Activity
An image-free, exact copy of the records below is required.

Records supplied
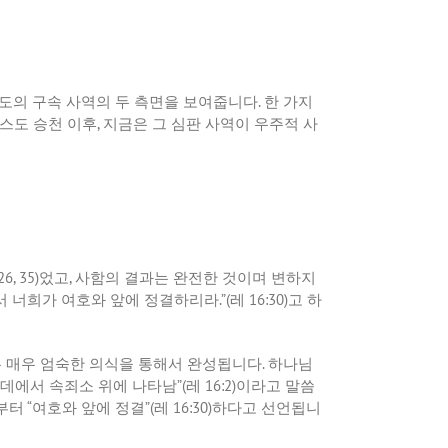
도의
구속
사역의
두
측면을
보여줍니다
.
한
가지
스도
승천
이후
,
지금은
그
심판
사역이
우주적
사
26, 35)
었고
,
사함의
결과는
완전한
것이며
변하지
서
너희가
여호와
앞에
정결하리라
.”(
레
16:30)
고
하
은
매우
엄숙한
의식을
통해서
완성됩니다
.
하나님
데에서
속죄소
위에
나타남
”(
레
16:2)
이라고
말씀
부터
“
여호와
앞에
정결
”(
레
16:30)
하다고
선언됩니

Your response
도의
구속
사역의
두
측면을
보여줍니다
.
한
가지
스도
승천
이후
,
지금은
그
심판
사역이
우주적
사
26, 35)
었고
,
사함의
결과는
완전한
것이며
변하지
서
너희가
여호와
앞에
정결하리라
.”(
레
16:30)
고
하
은
매우
엄숙한
의식을
통해서
완성됩니다
.
하나님
데에서
속죄소
위에
나타남
”(
레
16:2)
이라고
말씀
부터
“
여호와
앞에
정결
”(
레
16:30)
하다고
선언됩니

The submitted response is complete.